- Problem details: Every line with "índices" in it must be copied from the data.

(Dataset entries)
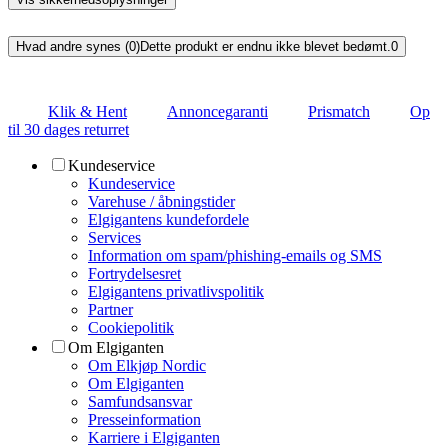
Hvad andre synes (0)
Dette produkt er endnu ikke blevet bedømt.
0
Klik & Hent
Annoncegaranti
Prismatch
Op
til 30 dages returret
Kundeservice
Kundeservice
Varehuse / åbningstider
Elgigantens kundefordele
Services
Information om spam/phishing-emails og SMS
Fortrydelsesret
Elgigantens privatlivspolitik
Partner
Cookiepolitik
Om Elgiganten
Om Elkjøp Nordic
Om Elgiganten
Samfundsansvar
Presseinformation
Karriere i Elgiganten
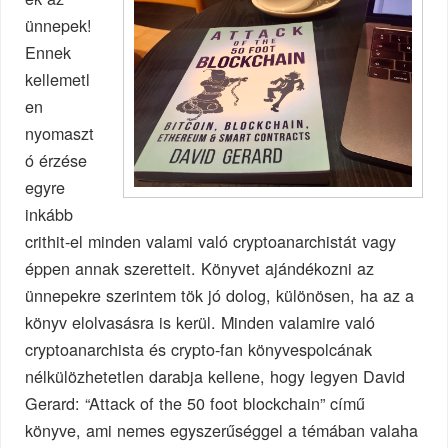
ünnepek!
Ennek
kellemetl
en
nyomaszt
ó érzése
egyre
inkább
crithit-el minden valami való cryptoanarchistát vagy
éppen annak szeretteit. Könyvet ajándékozni az
ünnepekre szerintem tök jó dolog, különösen, ha az a
könyv elolvasásra is kerül. Minden valamire való
cryptoanarchista és crypto-fan könyvespolcának
nélkülözhetetlen darabja kellene, hogy legyen David
Gerard: “Attack of the 50 foot blockchain” című
könyve, ami nemes egyszerűséggel a témában valaha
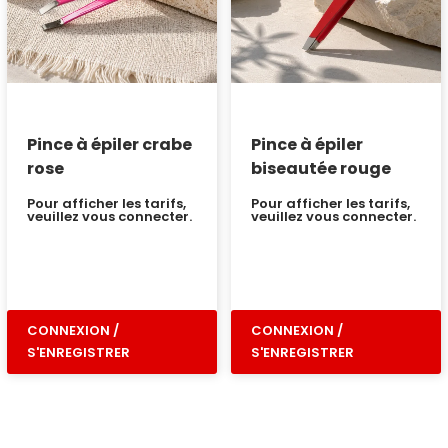
Pince à épiler crabe
Pince à épiler
rose
biseautée rouge
Pour afficher les tarifs,
Pour afficher les tarifs,
veuillez vous connecter.
veuillez vous connecter.
CONNEXION /
CONNEXION /
S'ENREGISTRER
S'ENREGISTRER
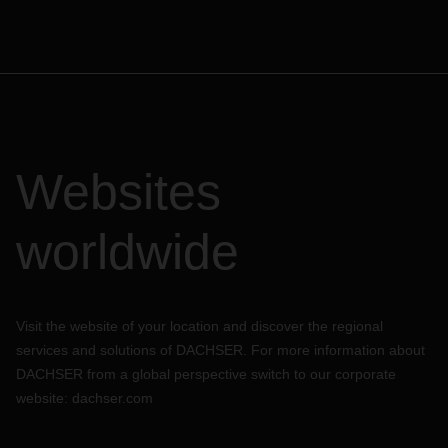
Websites
worldwide
Visit the website of your location and discover the regional
services and solutions of DACHSER. For more information about
DACHSER from a global perspective switch to our corporate
website:
dachser.com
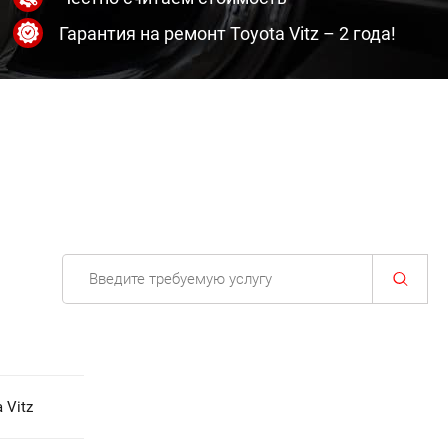
Гарантия на ремонт Toyota Vitz – 2 года!
 Vitz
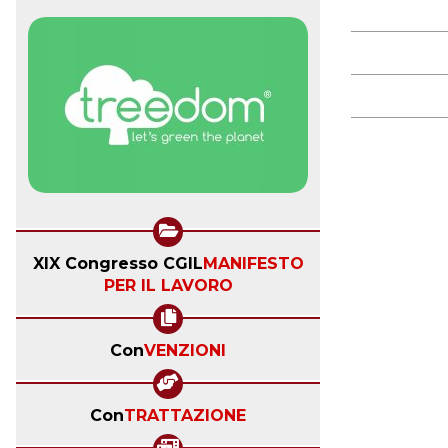
XIX Congresso CGIL
MANIFESTO
PER IL LAVORO
Con
VENZIONI
Con
TRATTAZIONE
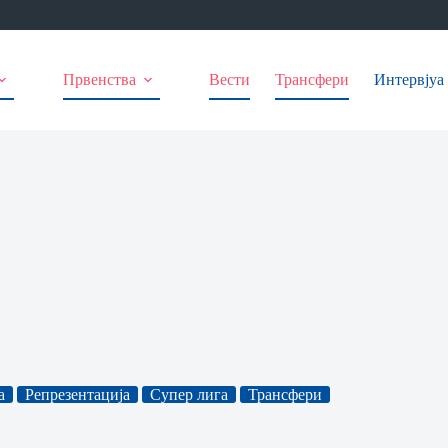
Првенства
Вести
Трансфери
Интервјуа
а
Репрезентација
Супер лига
Трансфери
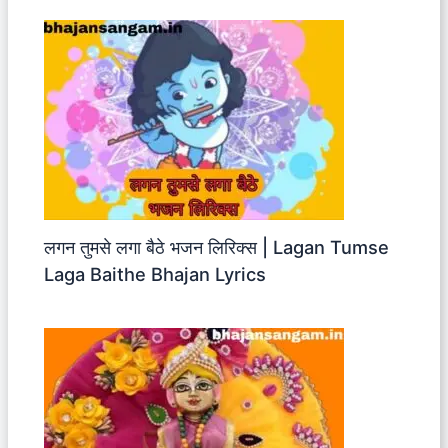
लगन तुमसे लगा बैठे भजन लिरिक्स | Lagan Tumse
Laga Baithe Bhajan Lyrics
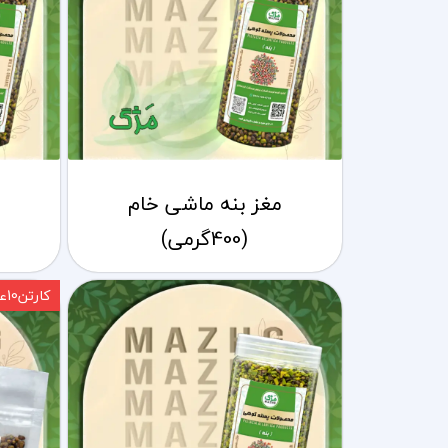
مغز بنه ماشی خام
(400گرمی)
کارتن10عددی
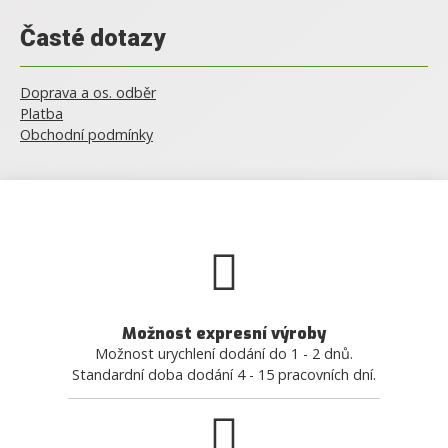
Časté dotazy
Doprava a os. odběr
Platba
Obchodní podmínky
Možnost expresní výroby
Možnost urychlení dodání do 1 - 2 dnů.
Standardní doba dodání 4 - 15 pracovních dní.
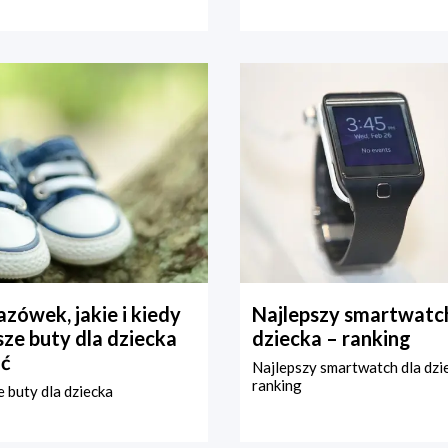
zówek, jakie i kiedy
Najlepszy smartwatch
ze buty dla dziecka
dziecka – ranking
ć
Najlepszy smartwatch dla dzi
ranking
 buty dla dziecka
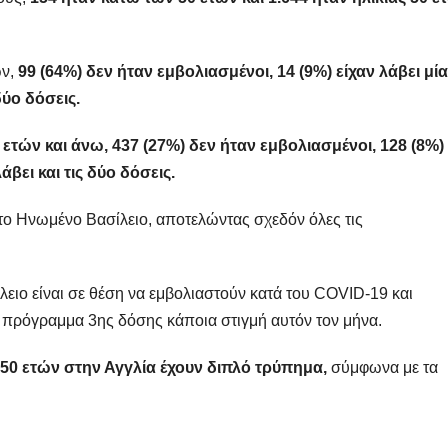
ν,
99 (64%) δεν ήταν εμβολιασμένοι, 14 (9%) είχαν λάβει μία
δύο δόσεις.
ετών και άνω, 437 (27%) δεν ήταν εμβολιασμένοι, 128 (8%) 
άβει και τις δύο δόσεις.
στο Ηνωμένο Βασίλειο, αποτελώντας σχεδόν όλες τις
λειο είναι σε θέση να εμβολιαστούν κατά του COVID-19 και
ό πρόγραμμα 3ης δόσης κάποια στιγμή αυτόν τον μήνα.
0 ετών στην Αγγλία έχουν διπλό τρύπημα,
σύμφωνα με τα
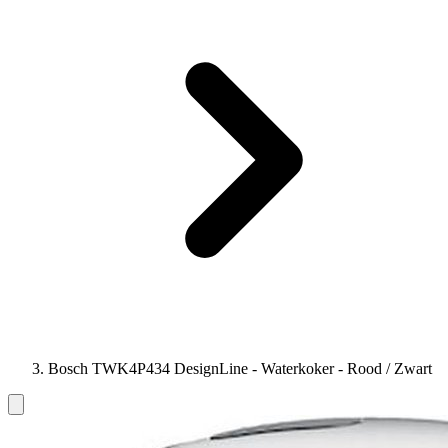
Bosch TWK4P434 DesignLine - Waterkoker - Rood / Zwart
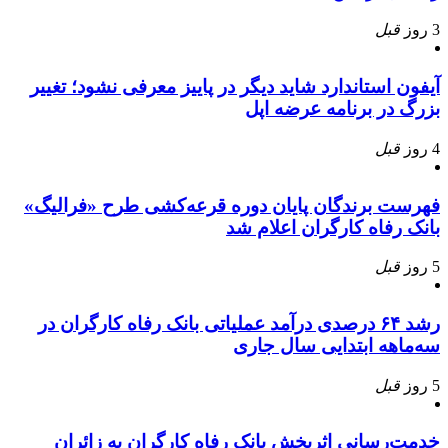
3 روز
قبل
آیفون استاندارد شاید دیگر در پاییز معرفی نشود؛ تغییر
بزرگ در برنامه عرضه اپل
4 روز
قبل
فهرست برندگان پایان دوره قرعه‌کشی طرح «فرالیگ»
بانک رفاه کارگران اعلام شد
5 روز
قبل
رشد ۶۴ درصدی درآمد عملیاتی بانک رفاه کارگران در
سه‌ماهه ابتدایی سال جاری
5 روز
قبل
خدمت‌رسانی اثربخش بانک رفاه کارگران به زائران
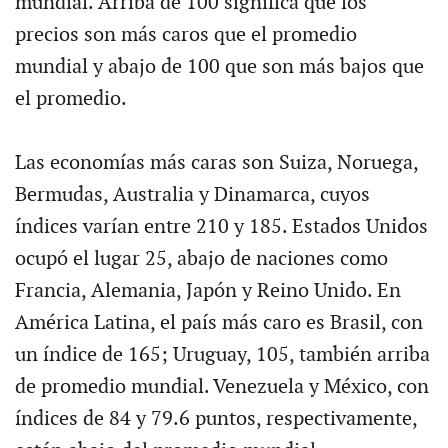
mundial. Arriba de 100 significa que los
precios son más caros que el promedio
mundial y abajo de 100 que son más bajos que
el promedio.
Las economías más caras son Suiza, Noruega,
Bermudas, Australia y Dinamarca, cuyos
índices varían entre 210 y 185. Estados Unidos
ocupó el lugar 25, abajo de naciones como
Francia, Alemania, Japón y Reino Unido. En
América Latina, el país más caro es Brasil, con
un índice de 165; Uruguay, 105, también arriba
de promedio mundial. Venezuela y México, con
índices de 84 y 79.6 puntos, respectivamente,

- Result:
índices varían entre 210 y 185. Estados Unidos
índices de 84 y 79.6 puntos, respectivamente,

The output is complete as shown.